Deputi Bidang Statistik Distribusi dan Jasa BPS Sasmito Hadi Wibowo menjelaskan naiknya upah riil buruh tani mengindikasikan adanya penurunan tingkat kemiskinan di perdesaan, sedangkan naiknya upah riil buruh konstruksi mengindikasikan penurunan tingkat kemiskinan di perkotaan. Perubahan upah riil, kata dia, menggambarkan perubahan daya beli dari pendapatan yang diterima buruh. Semakin tinggi upah riil, semakin tinggi pula daya beli upah buruh.

Upah riil buruh tani nasional pada April sebesar Rp38.546 per hari, naik dari Rp38.522 per hari pada Maret.

"Secara nominal, upah buruh tani naik 0,27 persen. Setelah faktor inflasi perdesaan dikeluarkan (dari hitungan upah), ternyata secara riil masih naik. Ini ada indikasi tingkat kemiskinan perdesaan menurun pada April terhadap Maret," ucap Sasmito saat konfrensi pers di gedung BPS, Jakarta, Jumat (15/5/2015).

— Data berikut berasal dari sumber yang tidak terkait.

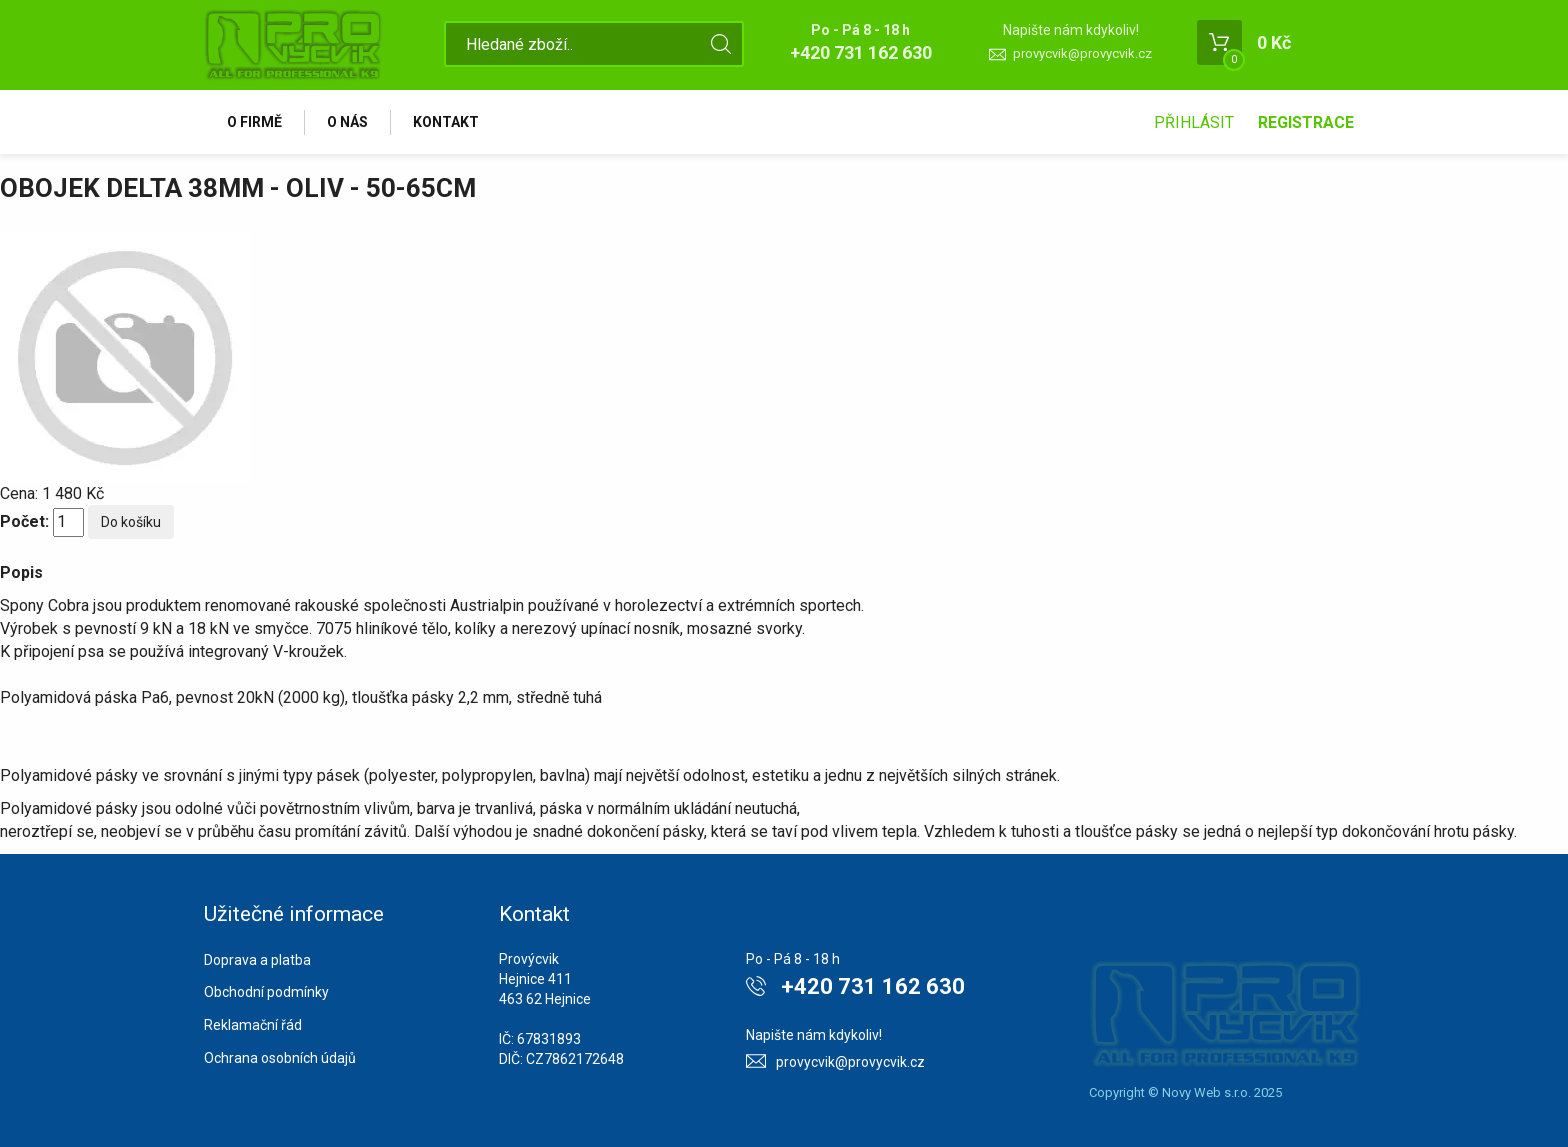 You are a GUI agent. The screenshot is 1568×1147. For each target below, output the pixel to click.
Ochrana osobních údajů (280, 1058)
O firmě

Sasmito melanjutkan, upah buruh bangunan secara riil naik dari Rp67.233 per hari pada Maret menjadi Rp67.253 per hari pada April. Sementara upah pembantu rumah tangga secara riil naik dari Rp293.173 per bulan menjadi Rp293.574 per bulan, atau naik 0,14 persen di April terhadap Maret.

"Itu mengindikasikan juga ada penurunan tingkat kemiskinan di perkotaan," cetusnya.

Adanya penaikan upah buruh tani secara nominal maupun riil, kata Sasmito, disebabkan panen raya yang terjadi pada April lalu. "Banyak orderan," ujarnya.

Namun, dia memprediksi kenaikan upah buruh tani baru akan terjadi kembali pada Juli dan Agustus mendatang. Pasalnya, panen raya baru akan terjadi pada bulan-bulan tersebut. "Upah buruh tani tergantung panen. Mungkin stabil di Mei ini, kecuali (buruh) di perkotaan (dengan kata lain buruh konstruksi)," tuturnya.

Dia memprediksi, upah buruh konstruksi pada Mei mendatang dan seterusnya akan semakin naik seiring dengan realisasi proyek-proyek infrastruktur pemerintah. Dia melihat proyek infrastruktur yang mungkin akan dimulai bulan ini akan berdampak pada penaikan kebutuhan akan buruh konstruksi.

"Infrastruktur sedang ramai. Jadi punya peluang positif di beberapa bulan ke depan," pungkasnya.